__Task prompt__
Write out the opening lines of the data word for word, up to and including the line with "Laatst gewijzigd: februari 2025", and leave every picture and every later line out.

__Excerpted records__
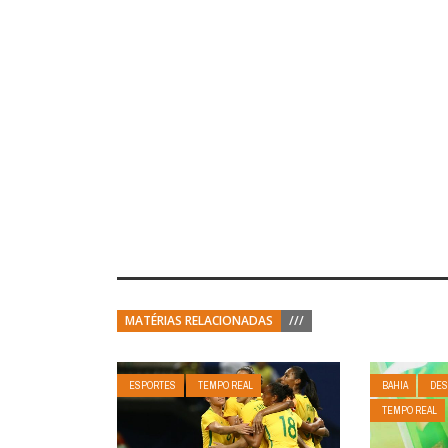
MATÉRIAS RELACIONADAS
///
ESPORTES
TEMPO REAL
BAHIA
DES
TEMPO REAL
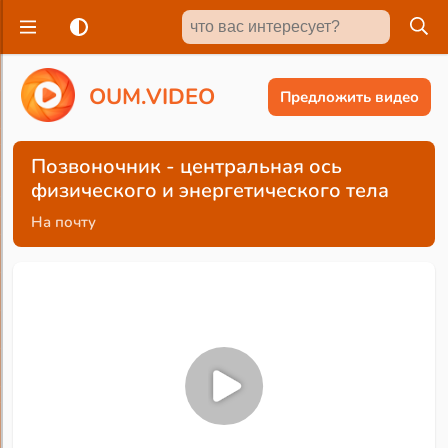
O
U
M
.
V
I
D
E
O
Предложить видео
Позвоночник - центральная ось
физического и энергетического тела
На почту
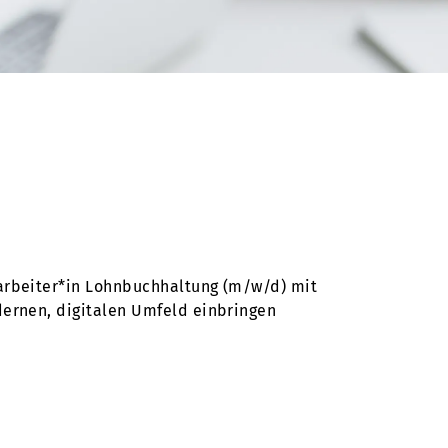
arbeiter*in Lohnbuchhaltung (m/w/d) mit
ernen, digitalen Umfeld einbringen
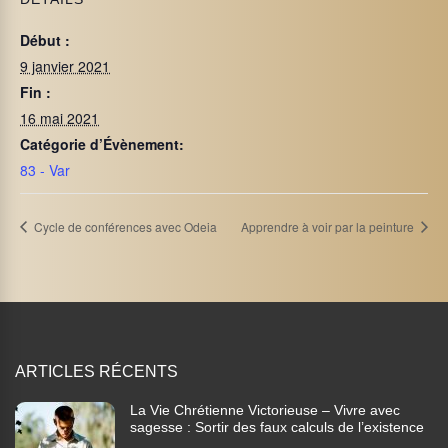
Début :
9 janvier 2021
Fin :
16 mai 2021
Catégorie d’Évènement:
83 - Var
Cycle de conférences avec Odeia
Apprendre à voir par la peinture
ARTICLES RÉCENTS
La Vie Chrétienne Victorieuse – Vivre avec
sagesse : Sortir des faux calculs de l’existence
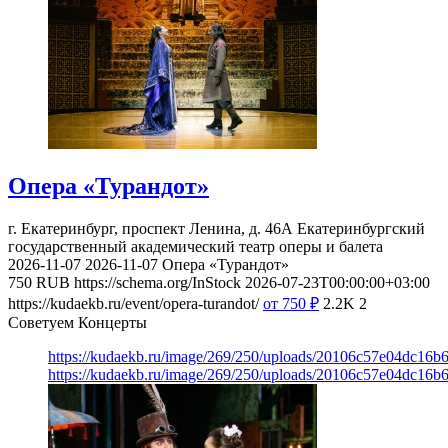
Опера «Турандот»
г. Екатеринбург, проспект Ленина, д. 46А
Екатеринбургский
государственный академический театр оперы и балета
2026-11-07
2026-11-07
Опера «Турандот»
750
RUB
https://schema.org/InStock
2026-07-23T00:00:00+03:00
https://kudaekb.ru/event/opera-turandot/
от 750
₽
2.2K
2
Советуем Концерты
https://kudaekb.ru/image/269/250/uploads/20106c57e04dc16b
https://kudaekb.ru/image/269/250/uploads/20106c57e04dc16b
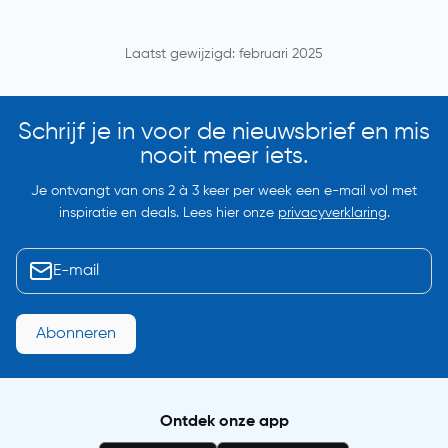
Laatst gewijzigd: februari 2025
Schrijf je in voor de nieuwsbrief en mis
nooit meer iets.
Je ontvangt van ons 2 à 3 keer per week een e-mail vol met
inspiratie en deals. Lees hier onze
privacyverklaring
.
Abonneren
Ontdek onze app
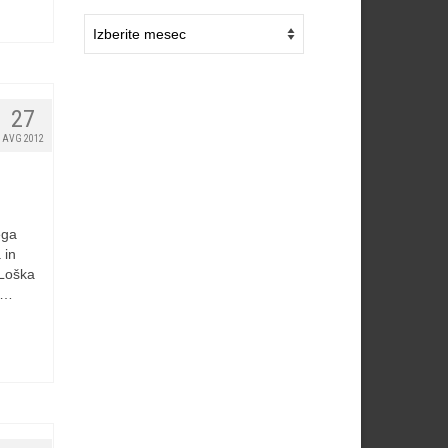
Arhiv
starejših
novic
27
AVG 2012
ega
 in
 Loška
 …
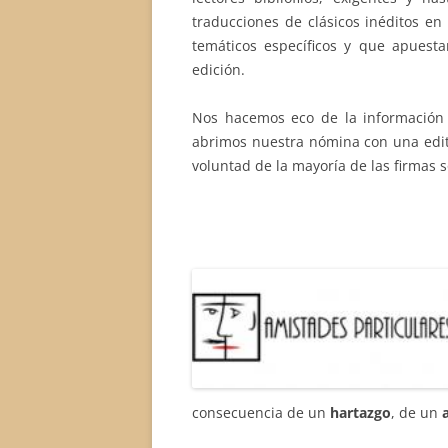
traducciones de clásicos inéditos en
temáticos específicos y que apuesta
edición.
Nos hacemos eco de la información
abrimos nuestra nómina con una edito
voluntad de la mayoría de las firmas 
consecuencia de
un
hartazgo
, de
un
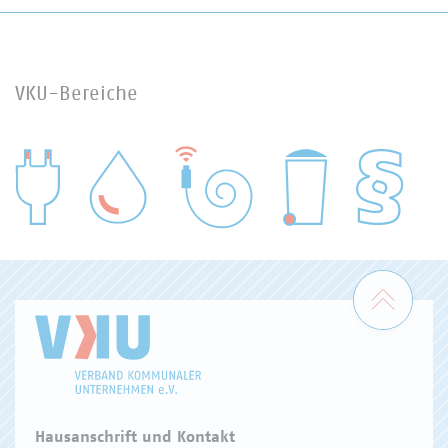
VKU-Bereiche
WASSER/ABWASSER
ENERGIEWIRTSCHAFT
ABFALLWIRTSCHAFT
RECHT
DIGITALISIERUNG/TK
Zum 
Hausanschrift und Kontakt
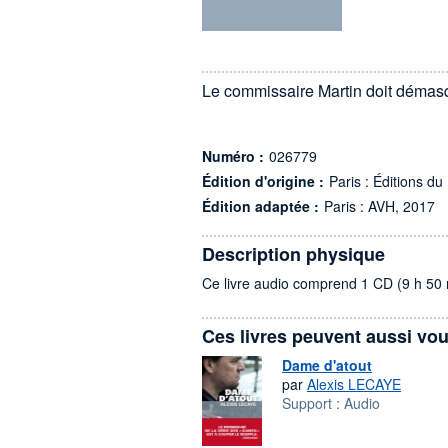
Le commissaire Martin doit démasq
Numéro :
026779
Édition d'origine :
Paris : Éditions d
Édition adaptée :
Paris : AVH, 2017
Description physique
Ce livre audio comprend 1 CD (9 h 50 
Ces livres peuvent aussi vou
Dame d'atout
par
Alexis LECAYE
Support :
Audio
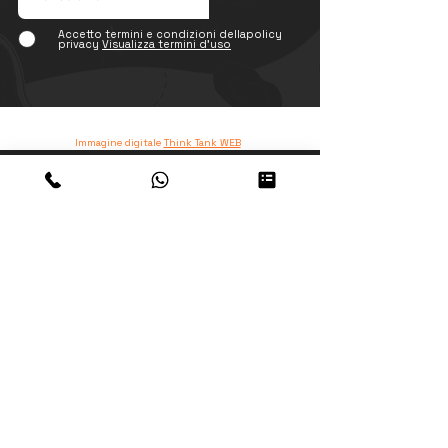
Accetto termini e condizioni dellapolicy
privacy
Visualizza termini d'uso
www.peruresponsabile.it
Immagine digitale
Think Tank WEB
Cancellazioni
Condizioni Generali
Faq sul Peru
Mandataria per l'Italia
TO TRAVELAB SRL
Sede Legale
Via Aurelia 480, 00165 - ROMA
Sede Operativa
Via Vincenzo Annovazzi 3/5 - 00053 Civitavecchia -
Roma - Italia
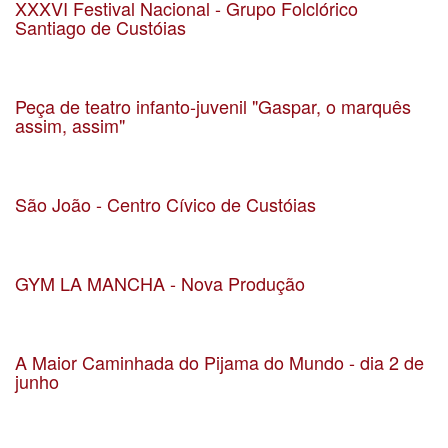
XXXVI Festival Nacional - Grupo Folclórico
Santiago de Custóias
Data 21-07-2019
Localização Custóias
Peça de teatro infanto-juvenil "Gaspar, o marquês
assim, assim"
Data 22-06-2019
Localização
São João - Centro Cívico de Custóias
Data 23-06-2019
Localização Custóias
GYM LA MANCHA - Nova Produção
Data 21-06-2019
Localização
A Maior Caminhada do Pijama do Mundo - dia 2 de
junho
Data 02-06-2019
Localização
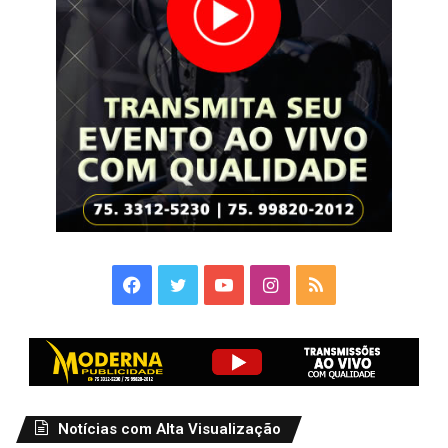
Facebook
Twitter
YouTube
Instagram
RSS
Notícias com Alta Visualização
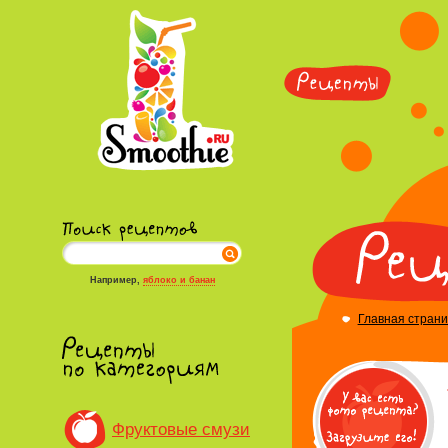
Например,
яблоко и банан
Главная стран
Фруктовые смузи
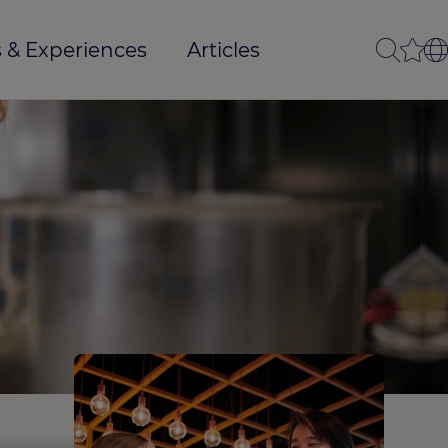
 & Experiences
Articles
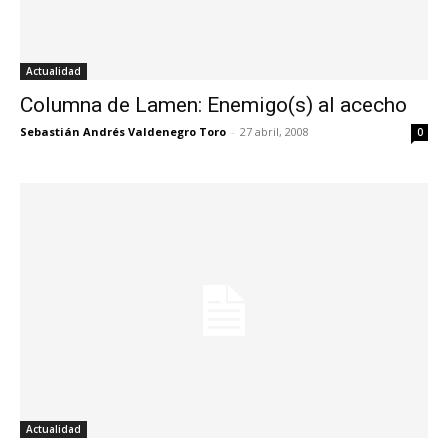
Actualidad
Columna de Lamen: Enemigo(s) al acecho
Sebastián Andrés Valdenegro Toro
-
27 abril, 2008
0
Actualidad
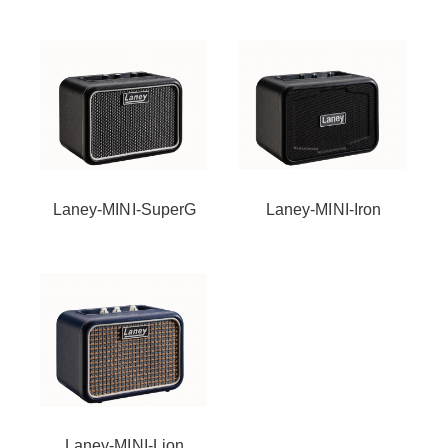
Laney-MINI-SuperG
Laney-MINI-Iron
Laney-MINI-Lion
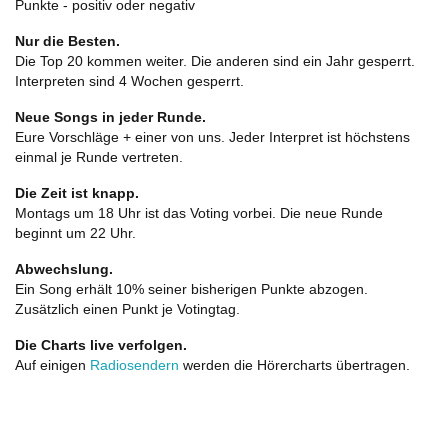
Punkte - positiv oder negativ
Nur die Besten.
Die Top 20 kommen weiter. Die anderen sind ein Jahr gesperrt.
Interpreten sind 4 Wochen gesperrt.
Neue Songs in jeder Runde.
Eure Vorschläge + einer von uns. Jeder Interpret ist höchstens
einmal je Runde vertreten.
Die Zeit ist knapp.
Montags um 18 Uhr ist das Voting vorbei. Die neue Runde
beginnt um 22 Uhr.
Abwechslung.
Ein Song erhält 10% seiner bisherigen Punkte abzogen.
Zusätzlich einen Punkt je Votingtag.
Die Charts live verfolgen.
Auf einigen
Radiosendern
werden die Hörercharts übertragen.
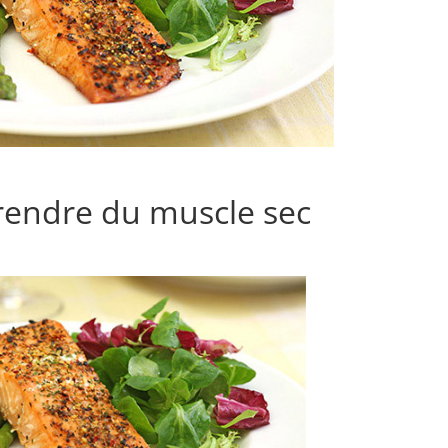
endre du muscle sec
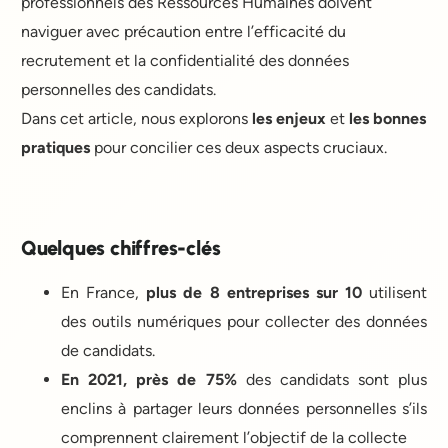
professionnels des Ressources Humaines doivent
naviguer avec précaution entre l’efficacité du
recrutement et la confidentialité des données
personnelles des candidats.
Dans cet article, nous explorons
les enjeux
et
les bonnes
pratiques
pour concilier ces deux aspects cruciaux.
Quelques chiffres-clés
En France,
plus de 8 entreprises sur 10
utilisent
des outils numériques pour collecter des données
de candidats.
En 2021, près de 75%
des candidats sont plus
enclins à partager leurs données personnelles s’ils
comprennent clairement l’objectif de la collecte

__Solution__
MATÉRIAS RELACIONADAS
///
ESPORTES
TEMPO REAL
BAHIA
DES
TEMPO REAL
O
U
M
.
V
I
D
E
O
Предложить видео
Позвоночник - центральная ось
физического и энергетического тела
На почту
arbeiter*in Lohnbuchhaltung (m/w/d) mit
ernen, digitalen Umfeld einbringen
Début :
9 janvier 2021
Fin :
16 mai 2021
Catégorie d’Évènement:
83 - Var
Cycle de conférences avec Odeia
Apprendre à voir par la peinture
ARTICLES RÉCENTS
La Vie Chrétienne Victorieuse – Vivre avec
sagesse : Sortir des faux calculs de l’existence
Опера «Турандот»
г. Екатеринбург, проспект Ленина, д. 46А
Екатеринбургский
государственный академический театр оперы и балета
2026-11-07
2026-11-07
Опера «Турандот»
750
RUB
https://schema.org/InStock
2026-07-23T00:00:00+03:00
https://kudaekb.ru/event/opera-turandot/
от 750
₽
2.2K
2
Советуем Концерты
https://kudaekb.ru/image/269/250/uploads/20106c57e04dc16b
https://kudaekb.ru/image/269/250/uploads/20106c57e04dc16b
Laatst gewijzigd: februari 2025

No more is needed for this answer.